■ Work task ■
Would you repeat the data below exactly, taking out the images?

-------- Supplied data

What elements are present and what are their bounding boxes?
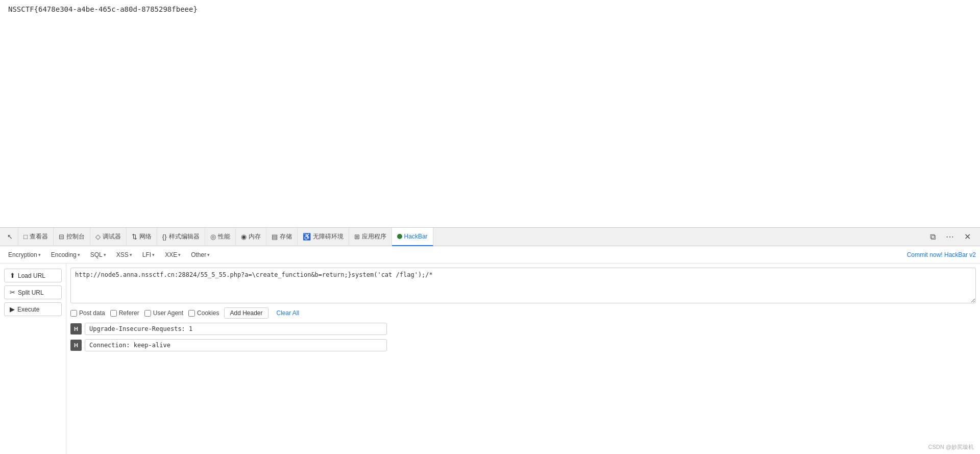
tab-application-label: 应用程序 [362, 232, 386, 241]
xss-menu[interactable]: XSS ▾ [112, 250, 136, 260]
lfi-menu[interactable]: LFI ▾ [138, 250, 159, 260]
xxe-menu[interactable]: XXE ▾ [161, 250, 185, 260]
tab-storage-label: 存储 [280, 232, 292, 241]
xss-arrow: ▾ [130, 252, 132, 257]
hackbar-main: Post data Referer User Agent Cookies A [66, 264, 980, 454]
hackbar-content: Encryption ▾ Encoding ▾ SQL ▾ XSS ▾ LFI … [0, 246, 980, 454]
memory-icon: ◉ [241, 233, 247, 241]
sql-arrow: ▾ [104, 252, 106, 257]
cookies-checkbox-label[interactable]: Cookies [188, 309, 219, 317]
hackbar-sidebar: ⬆ Load URL ✂ Split URL ▶ Execute [0, 264, 66, 454]
tab-hackbar[interactable]: HackBar [392, 228, 433, 246]
watermark: CSDN @妙尻璇机 [928, 443, 974, 451]
lfi-label: LFI [142, 251, 151, 258]
referer-checkbox[interactable] [110, 310, 117, 317]
tab-pointer[interactable]: ↖ [2, 228, 18, 246]
url-input[interactable] [70, 268, 976, 303]
console-icon: ⊟ [59, 233, 64, 241]
execute-label: Execute [17, 306, 39, 313]
tab-memory[interactable]: ◉ 内存 [236, 228, 266, 246]
user-agent-checkbox-label[interactable]: User Agent [144, 309, 183, 317]
load-url-button[interactable]: ⬆ Load URL [4, 269, 62, 282]
header-input-2[interactable] [85, 339, 387, 351]
tab-accessibility[interactable]: ♿ 无障碍环境 [298, 228, 349, 246]
xss-label: XSS [116, 251, 129, 258]
encryption-label: Encryption [8, 251, 37, 258]
tab-style-editor[interactable]: {} 样式编辑器 [157, 228, 205, 246]
post-data-checkbox[interactable] [70, 310, 77, 317]
header-badge-2: H [70, 340, 82, 351]
header-row-2: H [70, 339, 387, 351]
tab-inspector[interactable]: □ 查看器 [18, 228, 54, 246]
lfi-arrow: ▾ [152, 252, 155, 257]
load-url-label: Load URL [18, 272, 45, 279]
tab-debugger[interactable]: ◇ 调试器 [90, 228, 127, 246]
encoding-menu[interactable]: Encoding ▾ [47, 250, 84, 260]
user-agent-checkbox[interactable] [144, 310, 151, 317]
dock-button[interactable]: ⧉ [927, 231, 939, 243]
split-url-label: Split URL [18, 289, 44, 296]
tab-network[interactable]: ⇅ 网络 [127, 228, 157, 246]
devtools-tabs-bar: ↖ □ 查看器 ⊟ 控制台 ◇ 调试器 ⇅ 网络 {} 样式编辑器 ◎ 性能 ◉… [0, 228, 980, 246]
other-label: Other [191, 251, 206, 258]
close-devtools-button[interactable]: ✕ [961, 231, 974, 243]
commit-label[interactable]: Commit now! HackBar v2 [907, 251, 976, 258]
execute-icon: ▶ [10, 305, 15, 313]
other-menu[interactable]: Other ▾ [187, 250, 214, 260]
load-url-icon: ⬆ [10, 272, 15, 279]
split-url-button[interactable]: ✂ Split URL [4, 285, 62, 299]
page-content: NSSCTF{6478e304-a4be-465c-a80d-8785298fb… [0, 0, 980, 227]
encryption-arrow: ▾ [38, 252, 41, 257]
referer-label: Referer [119, 309, 139, 317]
tab-application[interactable]: ⊞ 应用程序 [349, 228, 392, 246]
split-url-icon: ✂ [10, 289, 15, 296]
style-icon: {} [162, 233, 167, 241]
xxe-label: XXE [165, 251, 177, 258]
flag-text: NSSCTF{6478e304-a4be-465c-a80d-8785298fb… [8, 5, 198, 13]
network-icon: ⇅ [132, 233, 137, 241]
header-input-1[interactable] [85, 323, 387, 335]
tab-performance[interactable]: ◎ 性能 [205, 228, 236, 246]
encryption-menu[interactable]: Encryption ▾ [4, 250, 45, 260]
tab-memory-label: 内存 [249, 232, 261, 241]
user-agent-label: User Agent [153, 309, 183, 317]
tab-inspector-label: 查看器 [30, 232, 48, 241]
header-badge-1: H [70, 323, 82, 334]
tab-storage[interactable]: ▤ 存储 [266, 228, 298, 246]
sql-menu[interactable]: SQL ▾ [86, 250, 110, 260]
encoding-arrow: ▾ [78, 252, 80, 257]
other-arrow: ▾ [207, 252, 210, 257]
post-data-checkbox-label[interactable]: Post data [70, 309, 105, 317]
tab-style-label: 样式编辑器 [169, 232, 200, 241]
performance-icon: ◎ [210, 233, 216, 241]
tab-console[interactable]: ⊟ 控制台 [54, 228, 90, 246]
post-options-row: Post data Referer User Agent Cookies A [70, 307, 976, 319]
post-data-label: Post data [79, 309, 105, 317]
sql-label: SQL [90, 251, 103, 258]
xxe-arrow: ▾ [178, 252, 181, 257]
hackbar-body: ⬆ Load URL ✂ Split URL ▶ Execute [0, 264, 980, 454]
referer-checkbox-label[interactable]: Referer [110, 309, 139, 317]
devtools-actions: ⧉ ⋯ ✕ [927, 231, 978, 243]
accessibility-icon: ♿ [303, 233, 311, 241]
tab-debugger-label: 调试器 [103, 232, 121, 241]
cookies-checkbox[interactable] [188, 310, 195, 317]
storage-icon: ▤ [272, 233, 278, 241]
cookies-label: Cookies [197, 309, 219, 317]
inspector-icon: □ [23, 233, 28, 241]
hackbar-dot-icon [397, 234, 402, 239]
encoding-label: Encoding [51, 251, 77, 258]
watermark-text: CSDN @妙尻璇机 [928, 444, 974, 450]
clear-all-button[interactable]: Clear All [274, 308, 303, 318]
tab-network-label: 网络 [139, 232, 152, 241]
tab-performance-label: 性能 [218, 232, 230, 241]
execute-button[interactable]: ▶ Execute [4, 302, 62, 316]
pointer-icon: ↖ [7, 233, 13, 241]
application-icon: ⊞ [354, 233, 360, 241]
devtools-panel: ↖ □ 查看器 ⊟ 控制台 ◇ 调试器 ⇅ 网络 {} 样式编辑器 ◎ 性能 ◉… [0, 227, 980, 454]
header-row-1: H [70, 323, 387, 335]
more-button[interactable]: ⋯ [943, 231, 957, 243]
tab-console-label: 控制台 [66, 232, 85, 241]
hackbar-toolbar: Encryption ▾ Encoding ▾ SQL ▾ XSS ▾ LFI … [0, 246, 980, 264]
add-header-button[interactable]: Add Header [224, 307, 268, 319]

----------------

■ Solution below ■
What elements are present and what are their bounding boxes?
tab-application-label: 应用程序 [362, 232, 386, 241]
xss-menu[interactable]: XSS ▾ [112, 250, 136, 260]
lfi-menu[interactable]: LFI ▾ [138, 250, 159, 260]
xxe-menu[interactable]: XXE ▾ [161, 250, 185, 260]
tab-storage-label: 存储 [280, 232, 292, 241]
xss-arrow: ▾ [130, 252, 132, 257]
hackbar-main: Post data Referer User Agent Cookies A [66, 264, 980, 454]
hackbar-content: Encryption ▾ Encoding ▾ SQL ▾ XSS ▾ LFI … [0, 246, 980, 454]
memory-icon: ◉ [241, 233, 247, 241]
sql-arrow: ▾ [104, 252, 106, 257]
cookies-checkbox-label[interactable]: Cookies [188, 309, 219, 317]
hackbar-sidebar: ⬆ Load URL ✂ Split URL ▶ Execute [0, 264, 66, 454]
tab-hackbar[interactable]: HackBar [392, 228, 433, 246]
watermark: CSDN @妙尻璇机 [928, 443, 974, 451]
lfi-label: LFI [142, 251, 151, 258]
referer-checkbox[interactable] [110, 310, 117, 317]
tab-pointer[interactable]: ↖ [2, 228, 18, 246]
url-input[interactable] [70, 268, 976, 303]
console-icon: ⊟ [59, 233, 64, 241]
execute-label: Execute [17, 306, 39, 313]
tab-memory[interactable]: ◉ 内存 [236, 228, 266, 246]
user-agent-checkbox-label[interactable]: User Agent [144, 309, 183, 317]
load-url-button[interactable]: ⬆ Load URL [4, 269, 62, 282]
header-input-2[interactable] [85, 339, 387, 351]
tab-accessibility[interactable]: ♿ 无障碍环境 [298, 228, 349, 246]
xss-label: XSS [116, 251, 129, 258]
encryption-label: Encryption [8, 251, 37, 258]
tab-style-editor[interactable]: {} 样式编辑器 [157, 228, 205, 246]
post-data-checkbox[interactable] [70, 310, 77, 317]
header-badge-2: H [70, 340, 82, 351]
header-row-2: H [70, 339, 387, 351]
tab-inspector[interactable]: □ 查看器 [18, 228, 54, 246]
lfi-arrow: ▾ [152, 252, 155, 257]
load-url-label: Load URL [18, 272, 45, 279]
tab-debugger[interactable]: ◇ 调试器 [90, 228, 127, 246]
encoding-menu[interactable]: Encoding ▾ [47, 250, 84, 260]
user-agent-checkbox[interactable] [144, 310, 151, 317]
dock-button[interactable]: ⧉ [927, 231, 939, 243]
split-url-label: Split URL [18, 289, 44, 296]
tab-network[interactable]: ⇅ 网络 [127, 228, 157, 246]
devtools-tabs-bar: ↖ □ 查看器 ⊟ 控制台 ◇ 调试器 ⇅ 网络 {} 样式编辑器 ◎ 性能 ◉… [0, 228, 980, 246]
other-label: Other [191, 251, 206, 258]
close-devtools-button[interactable]: ✕ [961, 231, 974, 243]
commit-label[interactable]: Commit now! HackBar v2 [907, 251, 976, 258]
execute-icon: ▶ [10, 305, 15, 313]
other-menu[interactable]: Other ▾ [187, 250, 214, 260]
load-url-icon: ⬆ [10, 272, 15, 279]
split-url-button[interactable]: ✂ Split URL [4, 285, 62, 299]
page-content: NSSCTF{6478e304-a4be-465c-a80d-8785298fb… [0, 0, 980, 227]
encryption-arrow: ▾ [38, 252, 41, 257]
referer-label: Referer [119, 309, 139, 317]
tab-application[interactable]: ⊞ 应用程序 [349, 228, 392, 246]
split-url-icon: ✂ [10, 289, 15, 296]
style-icon: {} [162, 233, 167, 241]
xxe-label: XXE [165, 251, 177, 258]
flag-text: NSSCTF{6478e304-a4be-465c-a80d-8785298fb… [8, 5, 198, 13]
network-icon: ⇅ [132, 233, 137, 241]
header-input-1[interactable] [85, 323, 387, 335]
tab-performance[interactable]: ◎ 性能 [205, 228, 236, 246]
encryption-menu[interactable]: Encryption ▾ [4, 250, 45, 260]
tab-memory-label: 内存 [249, 232, 261, 241]
user-agent-label: User Agent [153, 309, 183, 317]
tab-inspector-label: 查看器 [30, 232, 48, 241]
header-badge-1: H [70, 323, 82, 334]
tab-storage[interactable]: ▤ 存储 [266, 228, 298, 246]
sql-menu[interactable]: SQL ▾ [86, 250, 110, 260]
encoding-arrow: ▾ [78, 252, 80, 257]
other-arrow: ▾ [207, 252, 210, 257]
post-data-checkbox-label[interactable]: Post data [70, 309, 105, 317]
tab-style-label: 样式编辑器 [169, 232, 200, 241]
performance-icon: ◎ [210, 233, 216, 241]
tab-console[interactable]: ⊟ 控制台 [54, 228, 90, 246]
post-options-row: Post data Referer User Agent Cookies A [70, 307, 976, 319]
post-data-label: Post data [79, 309, 105, 317]
sql-label: SQL [90, 251, 103, 258]
xxe-arrow: ▾ [178, 252, 181, 257]
hackbar-body: ⬆ Load URL ✂ Split URL ▶ Execute [0, 264, 980, 454]
referer-checkbox-label[interactable]: Referer [110, 309, 139, 317]
devtools-actions: ⧉ ⋯ ✕ [927, 231, 978, 243]
accessibility-icon: ♿ [303, 233, 311, 241]
tab-debugger-label: 调试器 [103, 232, 121, 241]
cookies-checkbox[interactable] [188, 310, 195, 317]
storage-icon: ▤ [272, 233, 278, 241]
cookies-label: Cookies [197, 309, 219, 317]
inspector-icon: □ [23, 233, 28, 241]
hackbar-dot-icon [397, 234, 402, 239]
encoding-label: Encoding [51, 251, 77, 258]
watermark-text: CSDN @妙尻璇机 [928, 444, 974, 450]
clear-all-button[interactable]: Clear All [274, 308, 303, 318]
tab-network-label: 网络 [139, 232, 152, 241]
tab-performance-label: 性能 [218, 232, 230, 241]
execute-button[interactable]: ▶ Execute [4, 302, 62, 316]
pointer-icon: ↖ [7, 233, 13, 241]
application-icon: ⊞ [354, 233, 360, 241]
devtools-panel: ↖ □ 查看器 ⊟ 控制台 ◇ 调试器 ⇅ 网络 {} 样式编辑器 ◎ 性能 ◉… [0, 227, 980, 454]
header-row-1: H [70, 323, 387, 335]
more-button[interactable]: ⋯ [943, 231, 957, 243]
tab-console-label: 控制台 [66, 232, 85, 241]
hackbar-toolbar: Encryption ▾ Encoding ▾ SQL ▾ XSS ▾ LFI … [0, 246, 980, 264]
add-header-button[interactable]: Add Header [224, 307, 268, 319]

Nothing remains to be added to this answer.